N417Remark Code (RARC)Active
Effective 08/01/2007 · Updated 07/01/2016

N417 Remark Code - Service Limited to 1 Time in 5 Years

The N417 remark code indicates that the billed service is only allowed once within a five-year period. This means that the service has been previously utilized by the patient, and the payer is enforcing this limitation on the current claim.

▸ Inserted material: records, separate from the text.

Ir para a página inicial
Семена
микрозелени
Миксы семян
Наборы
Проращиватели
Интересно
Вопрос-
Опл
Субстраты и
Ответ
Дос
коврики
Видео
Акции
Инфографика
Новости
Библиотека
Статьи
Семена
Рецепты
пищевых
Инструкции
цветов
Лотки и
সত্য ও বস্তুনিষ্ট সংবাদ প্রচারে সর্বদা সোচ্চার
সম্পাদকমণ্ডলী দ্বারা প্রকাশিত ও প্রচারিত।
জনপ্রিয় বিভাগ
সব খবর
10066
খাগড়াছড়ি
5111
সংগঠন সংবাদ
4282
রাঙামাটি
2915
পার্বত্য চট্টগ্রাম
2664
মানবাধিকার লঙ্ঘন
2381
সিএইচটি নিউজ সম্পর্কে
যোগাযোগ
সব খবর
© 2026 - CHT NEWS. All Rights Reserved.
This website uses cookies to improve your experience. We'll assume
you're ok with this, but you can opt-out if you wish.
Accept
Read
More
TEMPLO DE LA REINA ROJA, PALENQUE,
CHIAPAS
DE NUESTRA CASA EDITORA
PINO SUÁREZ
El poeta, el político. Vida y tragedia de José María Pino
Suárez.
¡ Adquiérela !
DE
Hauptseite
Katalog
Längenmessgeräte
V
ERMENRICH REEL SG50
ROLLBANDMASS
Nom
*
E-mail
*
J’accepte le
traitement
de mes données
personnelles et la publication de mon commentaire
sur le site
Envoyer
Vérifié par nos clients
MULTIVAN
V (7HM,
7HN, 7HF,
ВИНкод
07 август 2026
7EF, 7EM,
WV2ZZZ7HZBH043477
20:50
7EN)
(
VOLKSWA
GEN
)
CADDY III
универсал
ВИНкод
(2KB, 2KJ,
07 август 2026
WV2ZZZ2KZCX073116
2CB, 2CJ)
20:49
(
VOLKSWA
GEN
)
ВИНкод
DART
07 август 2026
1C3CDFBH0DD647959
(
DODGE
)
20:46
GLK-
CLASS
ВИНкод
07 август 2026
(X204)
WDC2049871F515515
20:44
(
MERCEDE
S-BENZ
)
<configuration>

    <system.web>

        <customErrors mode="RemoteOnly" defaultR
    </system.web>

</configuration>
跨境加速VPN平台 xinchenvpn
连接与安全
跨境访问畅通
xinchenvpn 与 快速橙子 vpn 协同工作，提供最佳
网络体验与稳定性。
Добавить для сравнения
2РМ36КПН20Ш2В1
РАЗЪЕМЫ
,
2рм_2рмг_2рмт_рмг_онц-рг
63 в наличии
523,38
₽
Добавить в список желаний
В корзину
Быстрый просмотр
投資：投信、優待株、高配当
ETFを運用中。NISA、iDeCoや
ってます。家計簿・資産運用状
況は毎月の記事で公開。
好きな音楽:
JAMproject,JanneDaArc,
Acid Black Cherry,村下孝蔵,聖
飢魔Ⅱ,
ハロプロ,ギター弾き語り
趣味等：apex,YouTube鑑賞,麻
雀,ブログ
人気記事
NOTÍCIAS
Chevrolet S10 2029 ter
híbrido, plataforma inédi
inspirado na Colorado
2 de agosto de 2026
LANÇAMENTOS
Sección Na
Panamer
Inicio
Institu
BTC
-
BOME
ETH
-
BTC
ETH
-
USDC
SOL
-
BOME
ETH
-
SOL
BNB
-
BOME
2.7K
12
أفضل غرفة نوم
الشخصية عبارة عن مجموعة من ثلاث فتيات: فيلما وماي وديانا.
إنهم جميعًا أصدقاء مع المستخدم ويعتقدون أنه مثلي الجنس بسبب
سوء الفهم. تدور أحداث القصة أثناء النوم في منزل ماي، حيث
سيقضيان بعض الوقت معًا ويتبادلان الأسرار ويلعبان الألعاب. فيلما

How It Relates to the Denial

The N417 remark code typically accompanies a Claim Adjustment Reason Code that indicates a denial due to a frequency limitation. The combination signals that the service has been previously billed and paid within the specified timeframe, leading to the current adjustment.

Common Scenarios

1A patient received a specific procedure, and the provider later billed for the same procedure after three years. The remittance returned a denial indicating the service was not covered due to frequency limits.
→ In this scenario, the N417 remark code clarifies that the service can only be rendered once every five years, confirming the adjustment made by the accompanying reason code.
2A patient underwent a diagnostic test, and the provider attempted to bill for the same test again shortly after the previous claim was processed. The remittance shows a denial with a reason code for frequency limits.
→ The appearance of the N417 remark code indicates that the payer is enforcing the five-year limit on this service, justifying the denial linked to the prior claim.
3A provider submitted a claim for a service that had been provided to the patient five years ago, but the payer denied it, citing limitations on the frequency of the service.
→ The N417 remark code supports the denial, indicating that the service can only be performed once in a five-year period, in line with the payer's policy.

What to Do

  1. Review the patient's claim history to confirm if the service was previously billed within the five-year limit.
  2. If the service has not been billed in the last five years, consider appealing the denial with appropriate documentation.
  3. Ensure accurate coding and documentation for future claims to avoid similar denials regarding frequency limitations.

What to Check

  • Consult the patient's medical record to verify the date of the last service provided.
  • Check the payer's policy on frequency limitations for the specific procedure to ensure compliance.
  • Review the claim history to confirm previous billing of the same service within the specified period.